Project description:Background: Evaluating the impact of a nutrition education program could provide insight into the effectiveness of an intervention. Researchers tested the hypothesis that a theory-based contextual nutrition education program (NEP) would improve the nutrition knowledge, attitudes, and dietary practices (KAP) of teachers and learners.
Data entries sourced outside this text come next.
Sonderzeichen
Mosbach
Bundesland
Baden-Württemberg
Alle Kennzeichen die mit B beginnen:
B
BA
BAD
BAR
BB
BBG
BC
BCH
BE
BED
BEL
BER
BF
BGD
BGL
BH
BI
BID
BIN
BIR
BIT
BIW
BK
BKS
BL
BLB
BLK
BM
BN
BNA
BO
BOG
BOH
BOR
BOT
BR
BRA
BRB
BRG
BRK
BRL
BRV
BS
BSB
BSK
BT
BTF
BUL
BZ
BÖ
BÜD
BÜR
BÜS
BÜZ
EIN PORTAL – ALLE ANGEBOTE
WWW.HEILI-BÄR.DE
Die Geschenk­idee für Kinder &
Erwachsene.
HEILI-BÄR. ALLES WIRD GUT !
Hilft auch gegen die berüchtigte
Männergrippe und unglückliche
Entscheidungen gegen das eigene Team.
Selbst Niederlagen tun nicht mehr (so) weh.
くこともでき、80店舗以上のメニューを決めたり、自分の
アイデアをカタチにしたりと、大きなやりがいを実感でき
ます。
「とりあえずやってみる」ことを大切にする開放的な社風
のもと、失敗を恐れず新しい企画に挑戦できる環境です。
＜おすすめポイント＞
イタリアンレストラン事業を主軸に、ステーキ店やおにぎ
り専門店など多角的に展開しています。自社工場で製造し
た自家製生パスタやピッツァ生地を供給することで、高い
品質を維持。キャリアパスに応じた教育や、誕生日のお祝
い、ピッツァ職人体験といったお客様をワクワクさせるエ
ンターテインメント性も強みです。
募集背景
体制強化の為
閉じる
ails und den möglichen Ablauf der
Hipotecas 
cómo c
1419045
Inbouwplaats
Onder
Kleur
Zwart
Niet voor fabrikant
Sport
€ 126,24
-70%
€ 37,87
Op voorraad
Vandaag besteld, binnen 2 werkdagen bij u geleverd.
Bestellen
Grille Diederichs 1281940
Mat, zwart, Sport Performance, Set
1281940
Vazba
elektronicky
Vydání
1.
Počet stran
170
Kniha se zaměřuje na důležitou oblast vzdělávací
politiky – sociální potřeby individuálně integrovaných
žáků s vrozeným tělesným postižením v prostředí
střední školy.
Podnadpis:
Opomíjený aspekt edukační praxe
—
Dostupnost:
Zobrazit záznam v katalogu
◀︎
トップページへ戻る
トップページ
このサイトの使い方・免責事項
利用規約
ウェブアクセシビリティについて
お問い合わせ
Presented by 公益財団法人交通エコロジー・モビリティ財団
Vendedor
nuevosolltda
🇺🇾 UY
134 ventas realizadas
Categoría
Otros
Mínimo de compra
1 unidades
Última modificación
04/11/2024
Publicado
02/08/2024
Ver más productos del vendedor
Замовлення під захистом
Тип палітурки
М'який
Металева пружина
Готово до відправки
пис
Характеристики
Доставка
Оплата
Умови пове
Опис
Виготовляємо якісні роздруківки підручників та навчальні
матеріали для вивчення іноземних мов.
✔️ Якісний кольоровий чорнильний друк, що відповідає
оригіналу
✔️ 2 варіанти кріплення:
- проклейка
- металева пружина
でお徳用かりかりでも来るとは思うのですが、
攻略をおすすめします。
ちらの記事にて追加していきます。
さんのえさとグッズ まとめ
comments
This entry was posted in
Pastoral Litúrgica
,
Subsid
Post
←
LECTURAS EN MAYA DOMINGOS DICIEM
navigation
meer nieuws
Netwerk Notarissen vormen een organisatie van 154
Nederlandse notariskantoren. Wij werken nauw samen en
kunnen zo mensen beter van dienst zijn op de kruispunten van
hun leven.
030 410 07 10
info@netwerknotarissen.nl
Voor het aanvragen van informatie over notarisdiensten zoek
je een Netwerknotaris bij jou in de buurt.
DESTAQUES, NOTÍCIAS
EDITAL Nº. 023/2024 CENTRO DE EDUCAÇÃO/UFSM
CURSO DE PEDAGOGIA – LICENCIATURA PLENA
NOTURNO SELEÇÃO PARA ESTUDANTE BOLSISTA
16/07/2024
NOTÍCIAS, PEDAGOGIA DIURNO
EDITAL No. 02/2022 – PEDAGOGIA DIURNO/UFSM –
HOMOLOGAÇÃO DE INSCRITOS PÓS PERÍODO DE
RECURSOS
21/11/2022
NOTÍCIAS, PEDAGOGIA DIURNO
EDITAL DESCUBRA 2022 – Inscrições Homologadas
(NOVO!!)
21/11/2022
Methods: Twenty three teachers who taught nutrition in Grades 4-7 (treatment school, n = 12) and 681 learners (treatment school, n = 350) participated in the study. In this quasi-experimental study, two primary schools were randomly selected to implement a contextual NEP. The nutrition KAP were assessed using previously validated questionnaires. The treatment school teachers taught nutrition using a developed nutrition education manual, while the control school teachers taught nutrition in the usual manner. Random effects Generalized Least Squares regression estimated the difference in the teachers' and learners' KAP for the treatment and control schools; p = 0.025 for a one-tailed test. Results: At post-implementation, the treatment school teachers' had higher total nutrition knowledge mean score (85.5% ± 8.2, p = 0.003) compared to the control school. Within the treatment school, total nutrition knowledge mean score of the teachers improved by 14.1%, p ? 0.001. Learners in the treatment school had higher total nutrition knowledge (53.2% ± 16.9, p = 0.002) and nutrition attitude (63.9% ± 19.7, p = 0.001) scores compared to learners in the control school. Within the treatment school, learners' total nutrition knowledge and nutrition attitudes scores increased by 4.9%, p ? 0.001 and 6.9%, p ? 0.001, respectively. The dietary practices of the teachers and the learners, and the nutrition attitudes of the teachers in the treatment school showed no significant within school improvement or in comparison with the control school (p > 0.025). Conclusions: The NEP led to the improvement in the teachers' and the learners' nutrition knowledge and the learners' nutrition attitudes. However, no significant improvement in the dietary practices of either teachers or learners was found.